I recently read the book "Overcoming Depersonalization". There was nothing new that they said with regards to DP that I haven't already heard from ppl on this site and other books on DP, but the main point they try to convey is that fighting it makes it worse and the only way to "recover" is to just move on. I think that as hard it is to just surrender to the condition we are in, it makes the most sense to me. Most ppl will agree that meds and doctors hardly make a difference to the treatment of DP. After months of DP I eventually had the courage to accept that I may have this shit for a while which I think is an important step in reintegrating urself back into "normal life". Even though we can't get the things we used to get out of life before DP, fuck it! We are all still alive! Even if there seems to be no point in doing anything, fuck it!

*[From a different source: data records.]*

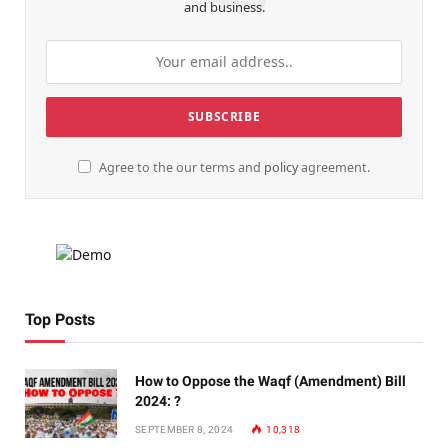
and business.
Agree to the our terms and
policy
agreement.
Top Posts
How to Oppose the Waqf (Amendment) Bill
2024: ?
SEPTEMBER 8, 2024
10,318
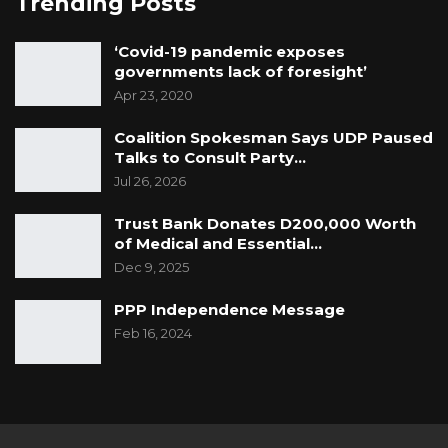
Trending Posts
‘Covid-19 pandemic exposes
governments lack of foresight’
Apr 23, 2020
Coalition Spokesman Says UDP Paused
Talks to Consult Party…
Jul 26, 2026
Trust Bank Donates D200,000 Worth
of Medical and Essential…
Dec 9, 2025
PPP Independence Message
Feb 16, 2024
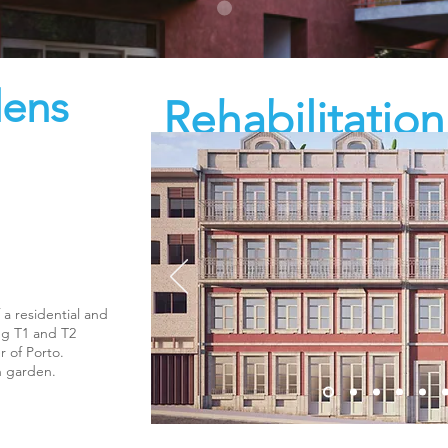
dens
Rehabilitatio
the Alice Viei
 a residential and
ing T1 and T2
r of Porto.
n garden.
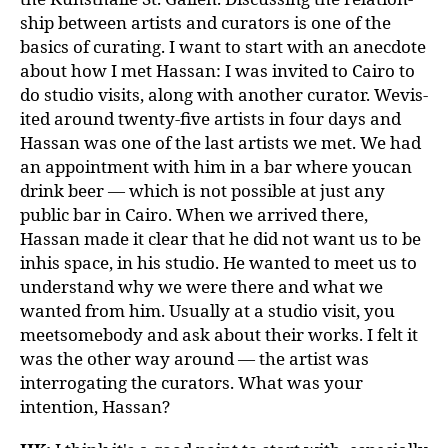
ship between artists and curators is one of the
basics of curating. I want to start with an anecdote
about how I met Hassan: I was invited to Cairo to
do studio visits, along with another curator. Wevis-
ited around twenty-five artists in four days and
Hassan was one of the last artists we met. We had
an appointment with him in a bar where youcan
drink beer — which is not possible at just any
public bar in Cairo. When we arrived there,
Hassan made it clear that he did not want us to be
inhis space, in his studio. He wanted to meet us to
understand why we were there and what we
wanted from him. Usually at a studio visit, you
meetsomebody and ask about their works. I felt it
was the other way around — the artist was
interrogating the curators. What was your
intention, Hassan?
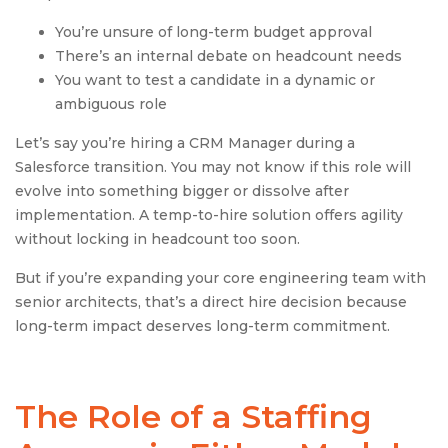
You’re unsure of long-term budget approval
There’s an internal debate on headcount needs
You want to test a candidate in a dynamic or
ambiguous role
Let’s say you’re hiring a CRM Manager during a
Salesforce transition. You may not know if this role will
evolve into something bigger or dissolve after
implementation. A temp-to-hire solution offers agility
without locking in headcount too soon.
But if you’re expanding your core engineering team with
senior architects, that’s a direct hire decision because
long-term impact deserves long-term commitment.
The Role of a
Staffing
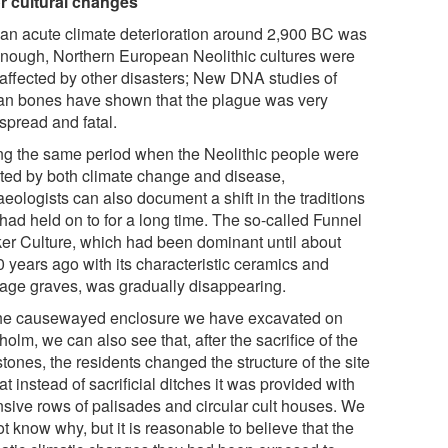
r cultural changes
f an acute climate deterioration around 2,900 BC was
enough, Northern European Neolithic cultures were
 affected by other disasters; New DNA studies of
n bones have shown that the plague was very
spread and fatal.
ng the same period when the Neolithic people were
cted by both climate change and disease,
eologists can also document a shift in the traditions
had held on to for a long time. The so-called Funnel
er Culture, which had been dominant until about
0 years ago with its characteristic ceramics and
age graves, was gradually disappearing.
the causewayed enclosure we have excavated on
olm, we can also see that, after the sacrifice of the
tones, the residents changed the structure of the site
at instead of sacrificial ditches it was provided with
nsive rows of palisades and circular cult houses. We
t know why, but it is reasonable to believe that the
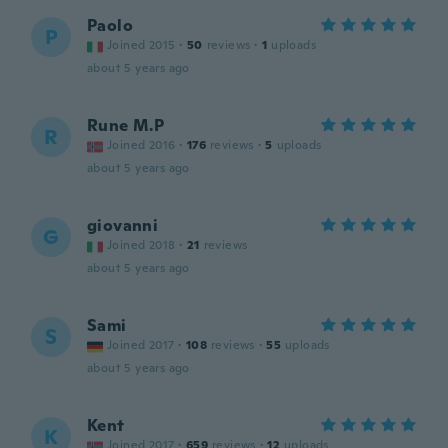
Paolo
P
Joined 2015
·
50
reviews
·
1
uploads
about 5 years ago
Rune M.P
R
Joined 2016
·
176
reviews
·
5
uploads
about 5 years ago
giovanni
G
Joined 2018
·
21
reviews
about 5 years ago
Sami
S
Joined 2017
·
108
reviews
·
55
uploads
about 5 years ago
Kent
K
Joined 2017
·
659
reviews
·
12
uploads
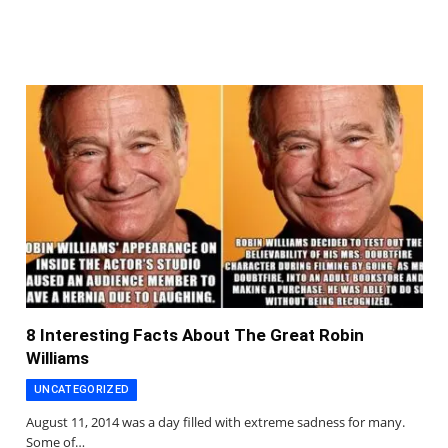
8 Interesting Facts About The Great Robin
Williams
UNCATEGORIZED
August 11, 2014 was a day filled with extreme sadness for many.
Some of…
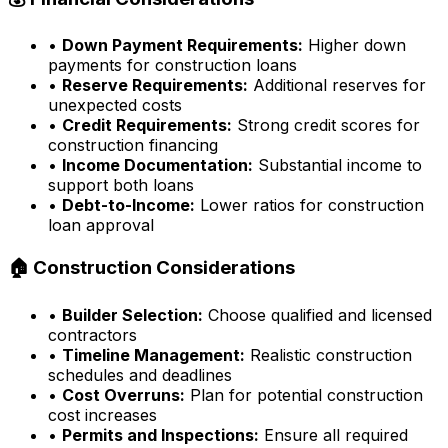
•
Down Payment Requirements:
Higher down
payments for construction loans
•
Reserve Requirements:
Additional reserves for
unexpected costs
•
Credit Requirements:
Strong credit scores for
construction financing
•
Income Documentation:
Substantial income to
support both loans
•
Debt-to-Income:
Lower ratios for construction
loan approval
🏠 Construction Considerations
•
Builder Selection:
Choose qualified and licensed
contractors
•
Timeline Management:
Realistic construction
schedules and deadlines
•
Cost Overruns:
Plan for potential construction
cost increases
•
Permits and Inspections:
Ensure all required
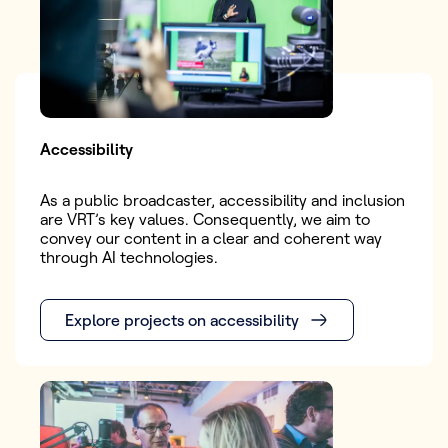
Accessibility
As a public broadcaster, accessibility and inclusion
are VRT’s key values. Consequently, we aim to
convey our content in a clear and coherent way
through AI technologies.
Explore projects on accessibility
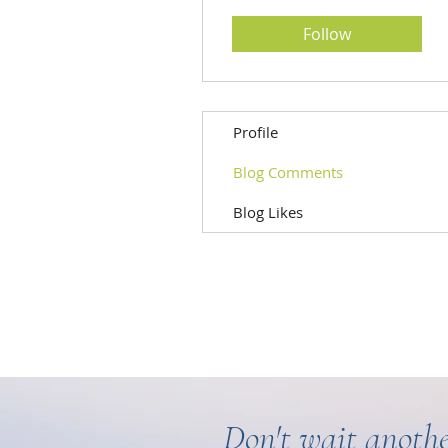
Follow
Profile
Blog Comments
Blog Likes
Don't wait anothe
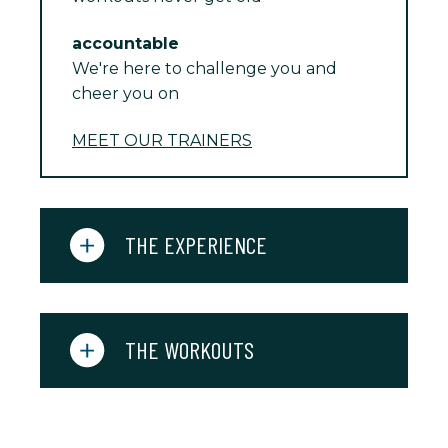
accountable
We're here to challenge you and
cheer you on
MEET OUR TRAINERS
THE EXPERIENCE
THE WORKOUTS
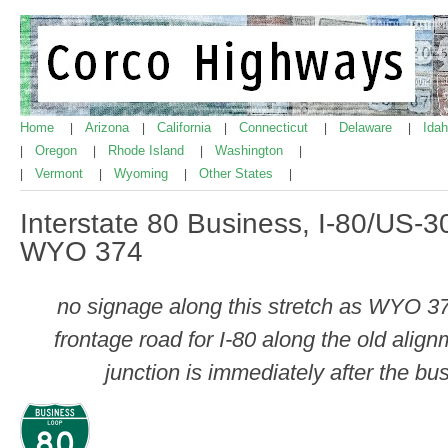
Home
Arizona
California
Connecticut
Delaware
Ida
|
|
|
|
|
Oregon
Rhode Island
Washington
|
|
|
|
Vermont
Wyoming
Other States
|
|
|
|
Interstate 80 Business, I-80/US-
WYO 374
no signage along this stretch as WYO 37
frontage road for I-80 along the old alig
junction is immediately after the bu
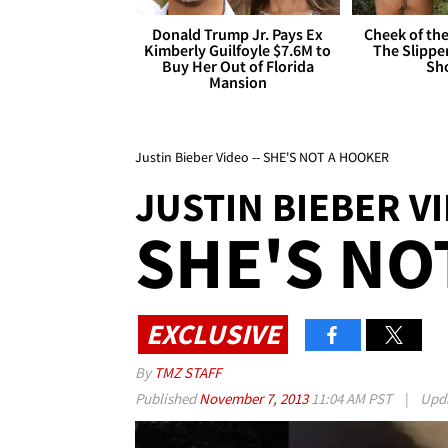
Donald Trump Jr. Pays Ex
Cheek of the
Kimberly Guilfoyle $7.6M to
The Slipper
Buy Her Out of Florida
Sh
Mansion
Justin Bieber Video -- SHE'S NOT A HOOKER
JUSTIN BIEBER V
SHE'S NO
EXCLUSIVE
By
TMZ STAFF
Published
November 7, 2013
11:04 AM PST
|
Upd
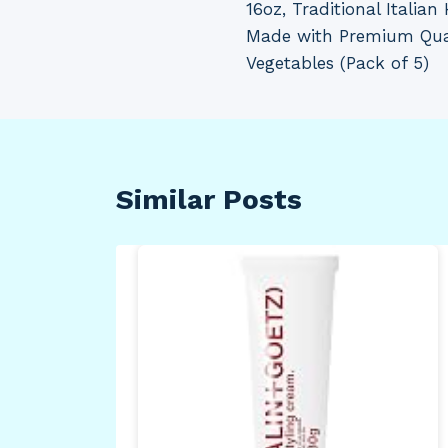
16oz, Traditional Italia
Made with Premium Qua
Vegetables (Pack of 5)
Similar Posts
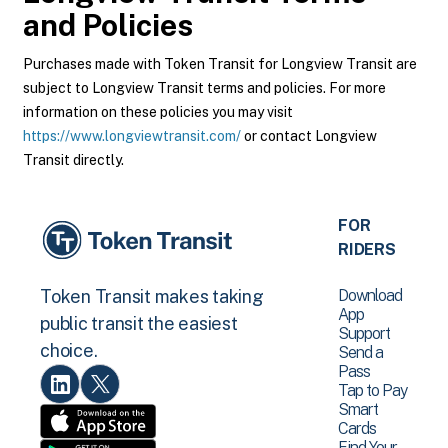
and Policies
Purchases made with Token Transit for Longview Transit are
subject to Longview Transit terms and policies. For more
information on these policies you may visit
https://www.longviewtransit.com/
or contact Longview
Transit directly.
FOR
RIDERS
Download
Token Transit makes taking
App
public transit the easiest
Support
choice.
Send a
Pass
Tap to Pay
Smart
Cards
Find Your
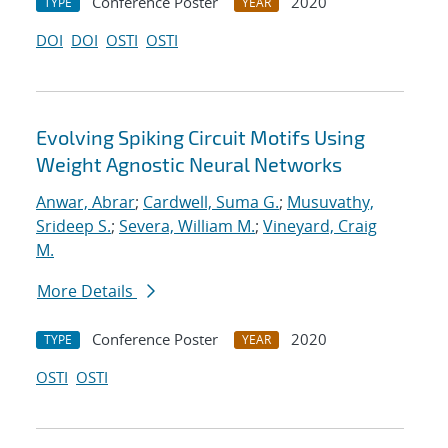
Conference Poster
2020
TYPE
YEAR
DOI
DOI
OSTI
OSTI
Evolving Spiking Circuit Motifs Using
Weight Agnostic Neural Networks
Anwar, Abrar
;
Cardwell, Suma G.
;
Musuvathy,
Srideep S.
;
Severa, William M.
;
Vineyard, Craig
M.
More Details
Conference Poster
2020
TYPE
YEAR
OSTI
OSTI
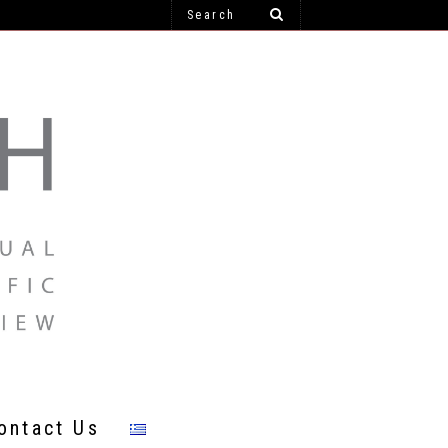
ontact Us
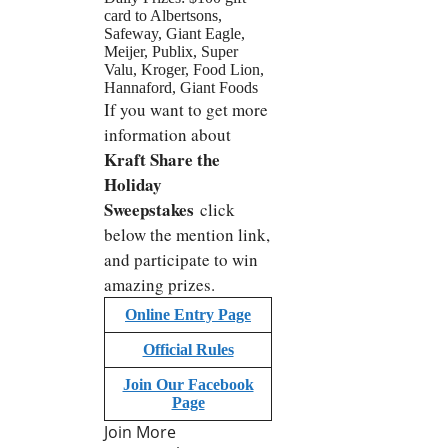
card to Albertsons,
Safeway, Giant Eagle,
Meijer, Publix, Super
Valu, Kroger, Food Lion,
Hannaford, Giant Foods
If you want to get more
information about
Kraft Share the
Holiday
Sweepstakes
click
below the mention link,
and participate to win
amazing prizes.
Online Entry Page
Official Rules
Join Our Facebook
Page
Join More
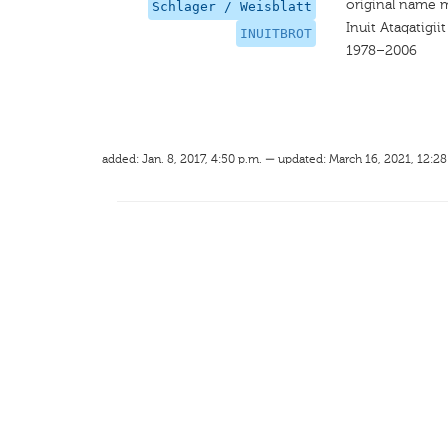
original name 
Schlager / Weisblatt
Inuit Ataqatigiit
INUITBROT
1978–2006
added: Jan. 8, 2017, 4:50 p.m. — updated: March 16, 2021, 12:28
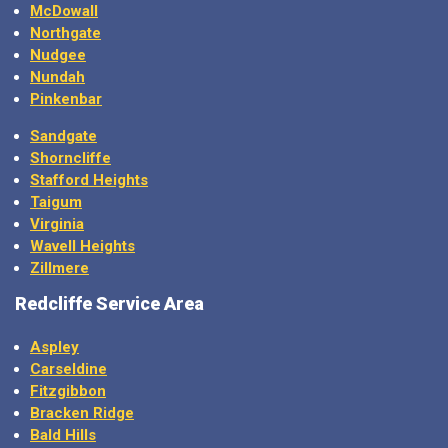
McDowall
Northgate
Nudgee
Nundah
Pinkenbar
Sandgate
Shorncliffe
Stafford Heights
Taigum
Virginia
Wavell Heights
Zillmere
Redcliffe Service Area
Aspley
Carseldine
Fitzgibbon
Bracken Ridge
Bald Hills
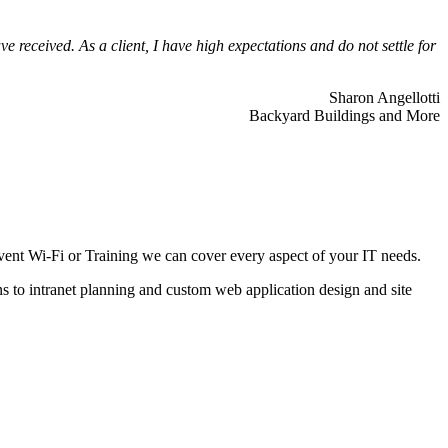
 received. As a client, I have high expectations and do not settle for
Sharon Angellotti
Backyard Buildings and More
ent Wi-Fi or Training we can cover every aspect of your IT needs.
ns to intranet planning and custom web application design and site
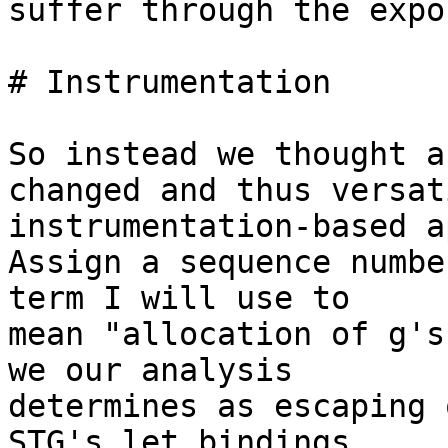
suffer through the expo
# Instrumentation

So instead we thought a
changed and thus versat
instrumentation-based a
Assign a sequence numbe
term I will use to 

mean "allocation of g's
we our analysis 

determines as escaping 
STG's let bindings 
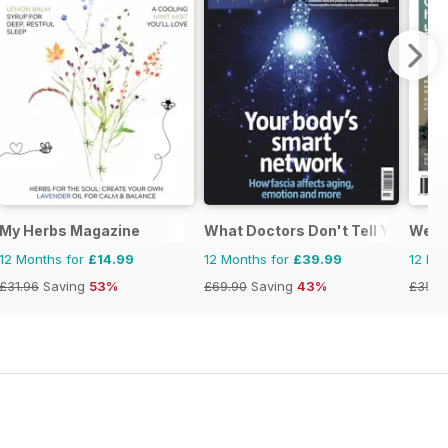
My Herbs Magazine
What Doctors Don't Tell You
Well
12 Months for
£14.99
12 Months for
£39.99
12 Mo
£31.96
Saving
53%
£69.90
Saving
43%
£35.9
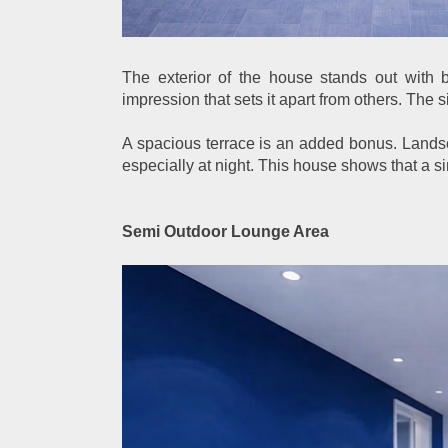
The exterior of the house stands out with 
impression that sets it apart from others. The 
A spacious terrace is an added bonus. Landsc
especially at night. This house shows that a sim
Semi Outdoor Lounge Area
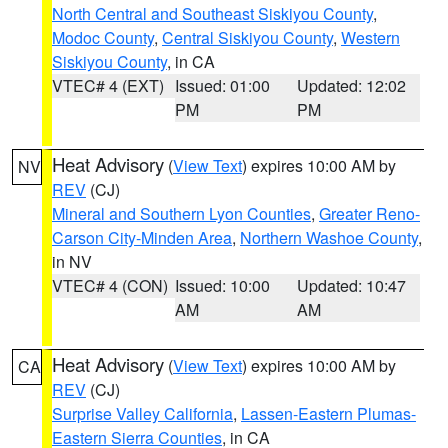
North Central and Southeast Siskiyou County
,
Modoc County
,
Central Siskiyou County
,
Western
Siskiyou County
, in CA
VTEC# 4 (EXT)
Issued: 01:00
Updated: 12:02
PM
PM
Heat Advisory
(
View Text
) expires 10:00 AM by
NV
REV
(CJ)
Mineral and Southern Lyon Counties
,
Greater Reno-
Carson City-Minden Area
,
Northern Washoe County
,
in NV
VTEC# 4 (CON)
Issued: 10:00
Updated: 10:47
AM
AM
Heat Advisory
(
View Text
) expires 10:00 AM by
CA
REV
(CJ)
Surprise Valley California
,
Lassen-Eastern Plumas-
Eastern Sierra Counties
, in CA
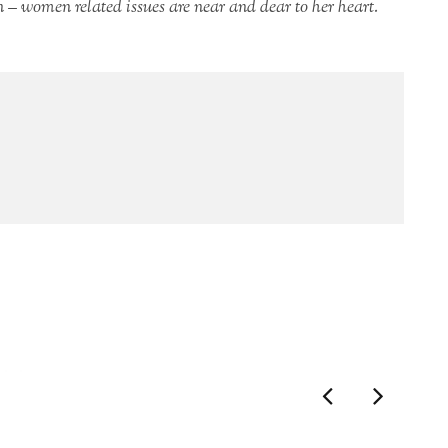
 – women related issues are near and dear to her heart.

Just do something with urself, anything to tell ur brain that u are here to stay and that ur not willing to give up on life! It's like the few ppl who have cancer and decide to just continue living a normal life despite the fact that they could die at any moment. What else can we do? Even if I'm 80 yrs old with DP, it's still like "FUCK YOU DP, I'M STILL HERE YOU BASTARD!". Anyway that's my input after trial and error for the past 8 months.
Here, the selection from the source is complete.